7 The SVC panel has its own smaller grey band (1,701 emails) — these were emails that were below the SVC threshold for classification, but overflowed the LLM’s context window and so did not get a category assigned by the LLM.
There’s an implicit assumption with this design that the language model is ‘better’ than the SVC for the task. That many more LLM-classified emails were manually reclassified may reflect a failure of the LLM, or simply that the LLM had only been deployed for tricky cases and SVC classification would have been more unreliable.
To tease this out, I made a heatmap which compared the predicted category from both SVC and LLM with the final accepted category after review8. Predicted category is shown on the y-axis, and final category (after review) is shown on the x-axis. Colours represent whether the SVC model or the LLM were more predictive of final category - bluer tones indicate SVC outperforming the LLM, and redder tones indicate the LLM outperforming the SVC. Labels within the heatmap indicate the number of emails in each predicted/accepted category pair.
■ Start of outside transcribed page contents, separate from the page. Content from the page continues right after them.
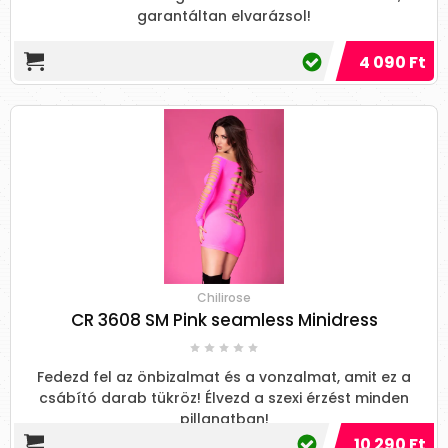
garantáltan elvarázsol!
4 090 Ft
Chilirose
CR 3608 SM Pink seamless Minidress
Fedezd fel az önbizalmat és a vonzalmat, amit ez a
csábító darab tükröz! Élvezd a szexi érzést minden
pillanatban!
10 290 Ft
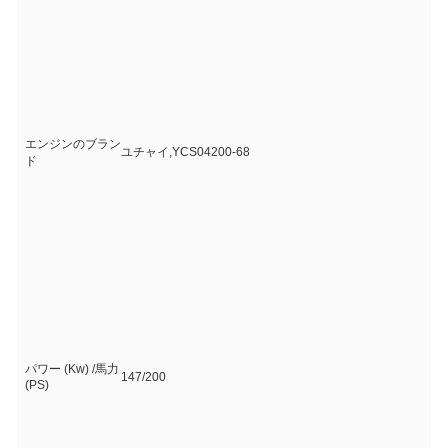
エンジンのブラン
ユチャイ,YCS04200-68
ド
パワー (Kw) /馬力
147/200
(PS)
8 Note that this subset only contains emails that didn’t meet the threshold for SVC classification alone.

My read here is that the LLM was out-classed by the SVC in handling uncertain cases almost across the board. Formulaic emails, like receipts, remained dominated by the SVC even when the SVC was less confident. The categories where the LLM performed better were Archive and Academic (both excluded categories for the SVC model, so the LLM would always outperform in those), and in Finances and Affairs, where the SVC model had weaker precision and recall (as identified in the training set). This relationship held true even at lower (<0.7) levels of SVC confidence.
That said - I was pretty happy with the first pass. Where it worked, it worked very well, and the thousands of formulaic emails were handled cleanly. Work and Education remained the SVC’s blind spots and fell almost entirely to the LLM, which did not handle these to an acceptable standard. After fourteen hours of compute, I now had a labelled set larger than the unlabelled set. My initial intuition was that I may be able to use the larger set to bootstrap a better classifier to sort the remainder. The answer, it turned out, rounded to no.